Johnson: Our practice has dramatically increased its use of remote tonometry in recent years and found that it has had a profound impact on our care of patients with glaucoma. For patients with clear visual field progression, it has helped refine our recommendations for advancing therapy. For instance, some of our patients lose visual field despite an in-clinic IOP consistently in the 10-13 mm Hg range. In those patients, home tonometry typically shows one of two things: either an IOP consistently in the low teens or occult IOP fluctuations, most commonly in the early morning before clinic opens. For the former patients, I typically recommend a trabeculectomy shooting for a target of 8-10 mmHg. For the latter group, I feel comfortable offering less aggressive surgical intervention based on the idea that I may only need to blunt intermittent IOP spikes rather achieve a very low target IOP consistently.

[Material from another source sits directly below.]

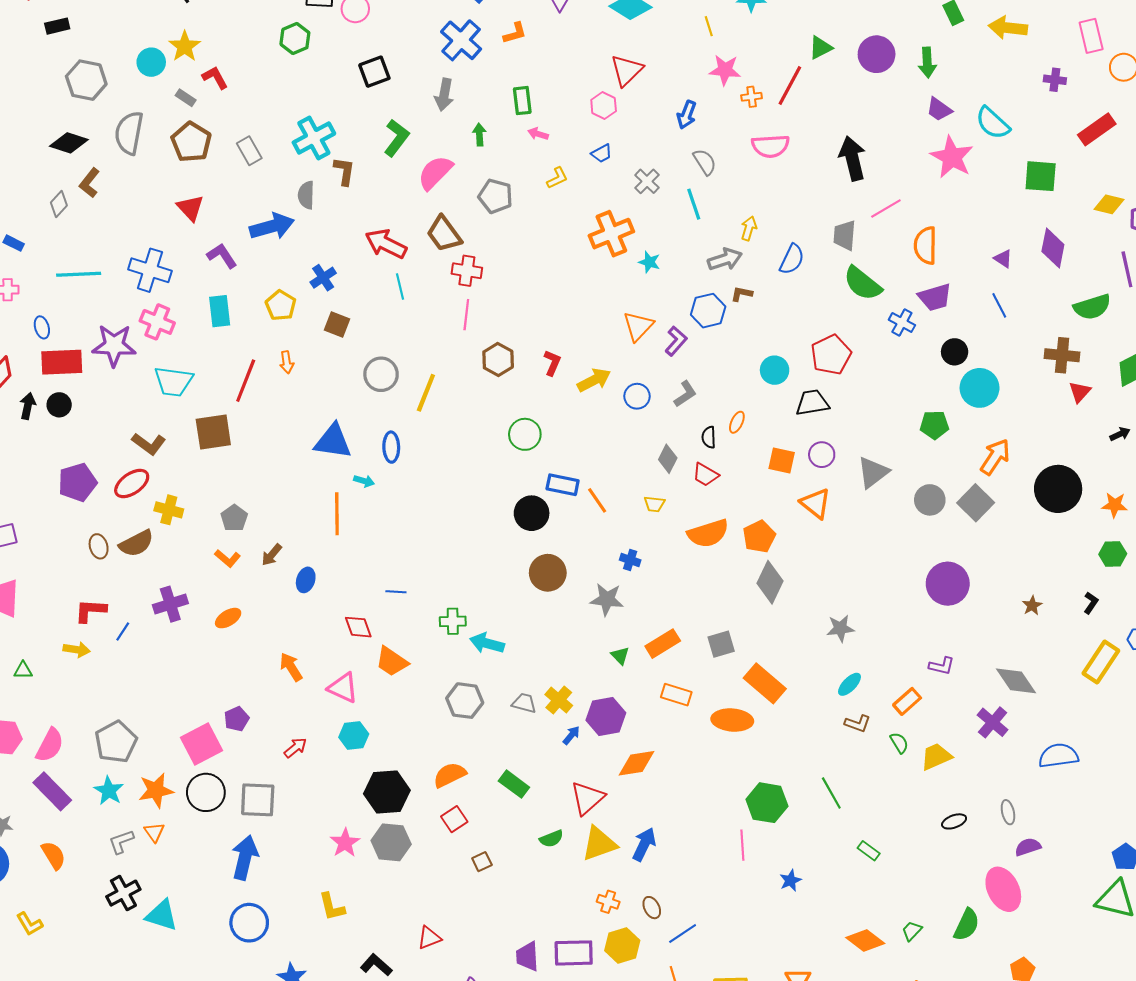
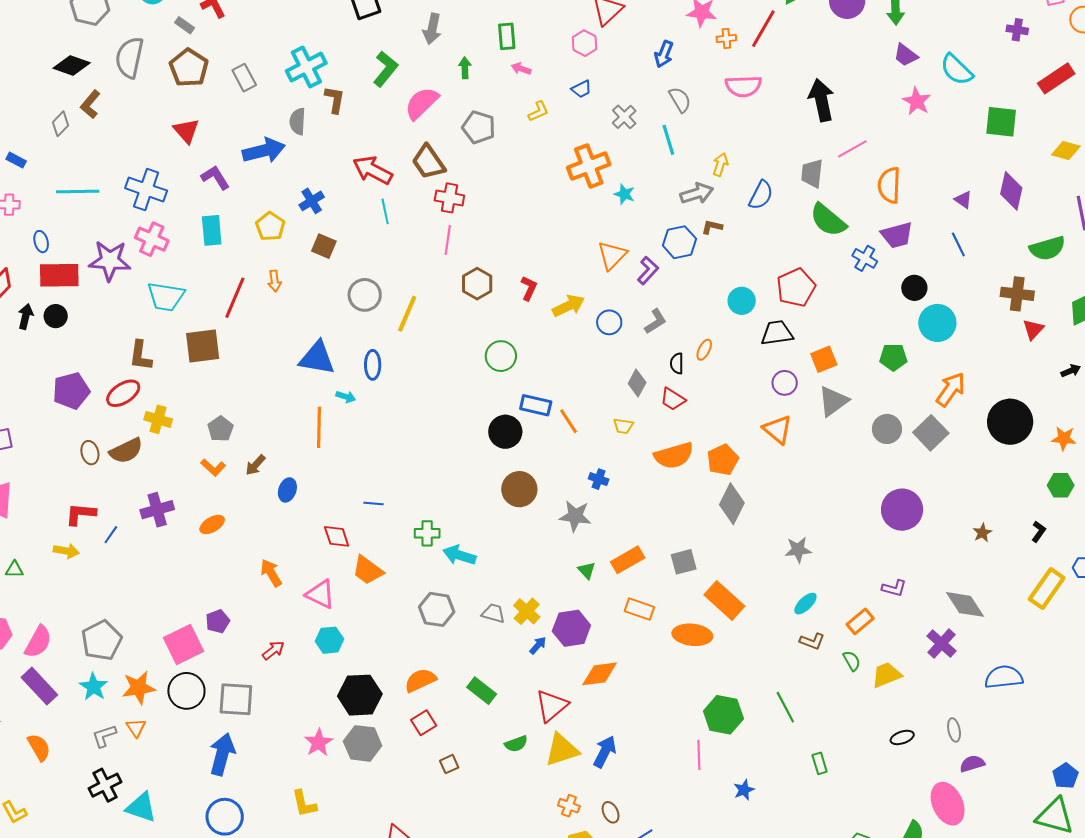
pink star: (952, 157) -> (917, 101), size x0.7
brown L-shape: (149, 444) -> (141, 356), turned 60
orange square: (782, 461) -> (824, 359), moved, turned -36
green rectangle: (869, 851) -> (820, 763), turned 35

Home tonometry has also helped us increase our workflow efficiency by enabling us to monitor IOP changes after therapy adjustments without as many clinic visits. For instance, we will often ask a patient to perform home tonometry before and after addition of an eye drop or SLT to judge efficacy, which saves the patient a trip to the clinic and frees up our appointment slots for more urgent issues. In addition, examining a range of IOP measurements over several days pre- and post-intervention provides significantly greater confidence in our judgement of the treatment impact.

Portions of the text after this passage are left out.